I talked to the receptionist at the PC office. I asked about staying at the transit house. She said they were having an IST so the house was full. She offered to direct us to an inexpensive hotel near the PC office. Then she said to get a taxi and tell them to drop us at Croix de Rouge and the office would be right behind it.
I hung up. Relayed the info to Lenore then we went out to get a taxi. Well, the taxis were all gone. They must have come for the arrival of the bus then all left with passengers. Two nice men helped us get a taxi and made sure the driver knew where we were going. We gave them at tip. This time they said thank you and took it.
We dropped at Le Croix Rouge. We asked a the people sitting outside O et les corps de paix? One man took us to the intersection. He said “many uninteligable, to me, French words then voila something i understood! “tourne al a gouche” more advanced french” I repeated “Oui Tourne al a gouche”. He replied with more advanced french, pointing down the road and i heard “gouche’ again. I nodded and though we would start out and ask along the way. But this man was not convinced I knew where we were going. He was right of course so he walked us the three blocks to the left turn. Then pointed out the white vehicles far down the road on the right. Corps de le Paix.
Our reception was less than war, maybe neutral is the best word. The guard demanded our PC ids. When he called the receptionist we had talked to on the phone, she told him to point the way to the Hotel Zomdogo. I guess we are use to people in Ghana who drop everything to greet a stranger.

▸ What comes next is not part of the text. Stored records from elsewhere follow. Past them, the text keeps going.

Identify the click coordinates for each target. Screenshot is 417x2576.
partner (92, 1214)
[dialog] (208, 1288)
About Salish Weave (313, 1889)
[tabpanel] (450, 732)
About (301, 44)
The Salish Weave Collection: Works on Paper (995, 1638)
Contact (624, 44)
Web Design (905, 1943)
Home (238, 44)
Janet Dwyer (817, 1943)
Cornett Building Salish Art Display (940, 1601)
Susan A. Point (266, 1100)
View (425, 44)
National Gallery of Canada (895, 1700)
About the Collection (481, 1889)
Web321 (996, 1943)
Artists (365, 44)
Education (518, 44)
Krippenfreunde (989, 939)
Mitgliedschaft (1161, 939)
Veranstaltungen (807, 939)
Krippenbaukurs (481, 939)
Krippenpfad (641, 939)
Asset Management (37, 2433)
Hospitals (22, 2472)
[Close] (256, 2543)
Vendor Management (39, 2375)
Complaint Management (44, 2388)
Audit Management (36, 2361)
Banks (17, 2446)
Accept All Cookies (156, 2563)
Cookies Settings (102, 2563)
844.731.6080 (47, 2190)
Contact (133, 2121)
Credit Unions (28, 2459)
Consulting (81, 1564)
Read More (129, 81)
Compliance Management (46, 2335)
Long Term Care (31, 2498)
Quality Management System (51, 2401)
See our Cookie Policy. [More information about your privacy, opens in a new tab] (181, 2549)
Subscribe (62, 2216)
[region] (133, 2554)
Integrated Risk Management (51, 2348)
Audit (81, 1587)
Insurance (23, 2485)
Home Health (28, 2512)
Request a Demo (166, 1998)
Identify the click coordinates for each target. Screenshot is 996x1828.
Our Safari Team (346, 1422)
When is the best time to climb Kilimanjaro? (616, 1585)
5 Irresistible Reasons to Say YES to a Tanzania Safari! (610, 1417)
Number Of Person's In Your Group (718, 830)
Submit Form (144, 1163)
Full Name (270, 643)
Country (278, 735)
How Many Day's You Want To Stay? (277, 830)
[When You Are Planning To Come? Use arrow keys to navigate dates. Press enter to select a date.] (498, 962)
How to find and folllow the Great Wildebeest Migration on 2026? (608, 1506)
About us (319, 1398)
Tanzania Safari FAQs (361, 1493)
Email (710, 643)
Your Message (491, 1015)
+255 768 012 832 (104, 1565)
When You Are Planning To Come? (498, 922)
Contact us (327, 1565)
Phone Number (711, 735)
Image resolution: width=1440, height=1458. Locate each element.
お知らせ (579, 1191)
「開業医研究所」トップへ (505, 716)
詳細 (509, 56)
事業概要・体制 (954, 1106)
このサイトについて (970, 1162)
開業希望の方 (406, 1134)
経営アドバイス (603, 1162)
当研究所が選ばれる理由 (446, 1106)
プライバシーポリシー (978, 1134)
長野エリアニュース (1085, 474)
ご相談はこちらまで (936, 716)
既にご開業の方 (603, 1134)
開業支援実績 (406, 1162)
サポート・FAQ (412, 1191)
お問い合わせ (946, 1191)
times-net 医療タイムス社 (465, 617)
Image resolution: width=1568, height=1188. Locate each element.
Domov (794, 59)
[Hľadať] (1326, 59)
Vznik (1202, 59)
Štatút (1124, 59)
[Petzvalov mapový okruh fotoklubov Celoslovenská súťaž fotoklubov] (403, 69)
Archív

After walking four blocks straight down the road from the PC office we asked a guard outside a house “o et l’hotel Zomdogo?” He pointed to the third building on the right! We had arrived.
The room costs 12,500 CFAs. You pronounce it ceefaas. That translated into 40 GH Cedis. Lenore said she paid 30 GH Cedis for a nice room in Cape Coast with a distant view of the ocean. But we had no idea what rooms cost here and were already starting to think things were more expensive in Burkina Faso. I decided to think of it in American Dollars so that would be 27 American Dollars. It had a fan, ventile not climitize, an air conditioner, and one room that included sink, toilet and shower head.
By the time we settled in it was time to eat. We said to the man at the desk “Nous avons mangon, s’il vous plait. ou?” His reply was simple and understandable, “ici, mesdames.” We were ushered into the dinning room. The table were covered with a white cloth. On the walls hung three paintings and a border of a vine with fruit and vegetables was painted on the wall near the kitchen. But on closer inspection the paintings were directly on the wall. I thought they were wall hangings because they were signed and had a border around them making them look like paintings. These small details speak of an appreciation of the artistic side of life that I don’t see all that often in Ghana.
Our waiter returned in a white cooks jacket and took our order. He brought our drinks. Poured them for us. Lenore had a vegetable goulash over rice. I had a steak sauteed in onions, garlic and green peppers with Pomme de Frite on the side. (French fries!) It was a lovely dining experience.
At dinner we discussed a walk to Rue Charles de Gaulle but it had turned dark by the time dinner was over. We retired to our room. Thus ended day one in Burkina Faso.